Money was never discussed. Nor were the vagaries of public opinion and the new modern mores, both of which were deemed anti- Catholic and anti- Hibernian as a matter of course. There were dozens of other items on the list, but you never knew what they were until you mentioned one and then you saw from a single look that you'd wandered out into the minefi eld.

What Joe missed most about Danny's absence was that Danny couldn't have given a shit about the list. He didn't believe in it. He'd bring up women's suffrage at the dinner table, talk about the latest debate over the length of a woman's skirt, ask his father what he thought of the rise of Negro lynchings in the South, wonder aloud why it took the Catholic Church eighteen hundred years to decide Mary was a virgin.

"That's enough," his mother had cried to that one, her eyes welling. "Now look what you did," his father said.

It was quite a feat--managing to hit two of the biggest, boldest items on the list, sex and the failings of the Church, at the same time.

"Sorry, Ma," Danny said and winked at Joe.

Christ, Joe missed that wink.

Danny had shown up at Gate of Heaven two days after the wedding. Joe saw him as he exited the building with his classmates, Danny out of uniform and leaning against the wrought-iron fence. Joe kept his composure, though heat flushed from his throat to his ankles in one long wet wave. He walked through the gate with his friends and turned as casually as he could toward his brother.
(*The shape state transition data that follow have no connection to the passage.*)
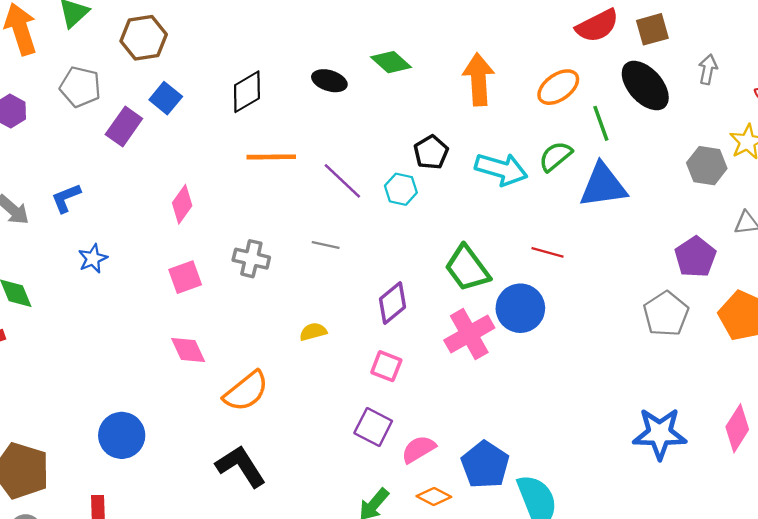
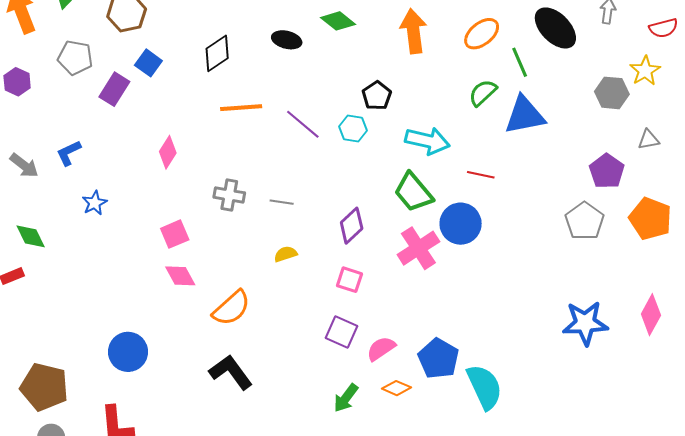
cyan arrow: (501, 169) -> (427, 141), moved
gray line: (326, 245) -> (282, 202), moved
pink square: (185, 277) -> (175, 234), moved

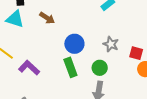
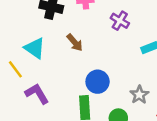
cyan triangle: (15, 19) -> (35, 48), moved

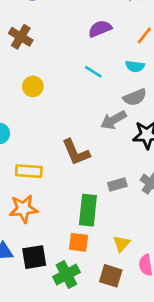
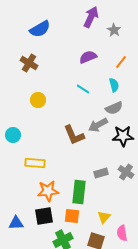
cyan semicircle: (135, 66) -> (114, 85), turned -112
brown L-shape: (76, 152) -> (74, 135), moved
orange star: (23, 209) -> (48, 191), moved
black square: (34, 257) -> (44, 216), moved

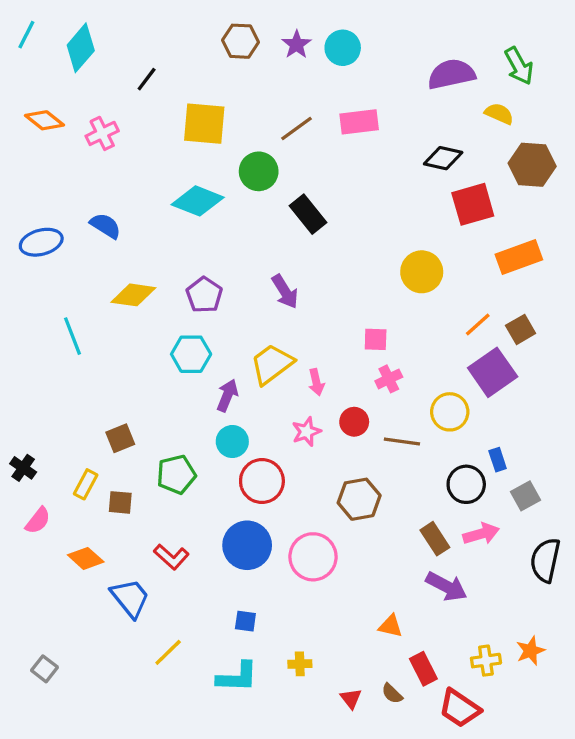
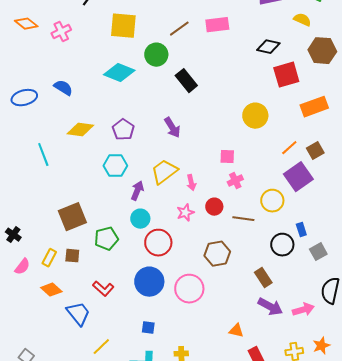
brown square: (120, 438) -> (72, 217), size x1.6
yellow rectangle: (86, 484) -> (49, 258), moved
pink arrow: (481, 534) -> (303, 310), moved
"Buy you a frankfurter, brother?"

Danny had never called him "brother" before. It had always been "little brother." It changed everything, made Joe feel a foot taller, and yet part of him immediately wished they could go back to how it had been.


They walked up West Broadway to Sol's Dining Car at the corner of C Street. Sol had just recently added the frankfurter to his menu. He'd refused to do so during the war because the meat sounded too German and he had, like most restaurants during the war, taken great pains to change the name of frankfurters to "Liberty Sausages" on his menu board. But now the Germans were beaten, and there were no hard feelings about it in South Boston, and most of the diners in the city were trying hard to catch up with this new fad that Joe & Nemo's had helped popularize in the city, even if, at the time, it had called their patriotism into question.

Danny bought two for each of them and they sat atop the stone picnic bench out in front of the diner and ate them with bottles of root beer as cars navigated horses and horses navigated cars out on West Broadway and the air smelled of the coming summer.

"You heard," Danny said.

Joe nodded. "You married Nora."

"Sure did." He bit into his frankfurter and raised his eyebrows and laughed suddenly before he chewed. "Wish you could have been there."


"We both did."


"But the folks would never have allowed it."

"I know."

"You do?"

Joe shrugged. "They'll get over it."

Danny shook his head. "No they won't, brother. No they won't." Joe felt like crying, but he smiled instead and swallowed some meat and took a sip of root beer. "They will. You'll see."

Danny placed his hand softly to the side of Joe's face. Joe didn't know what to do, because this had never happened. You slugged each other on the shoulder. You jabbed each other in the ribs. You didn't do this. Danny looked down at him with soft eyes.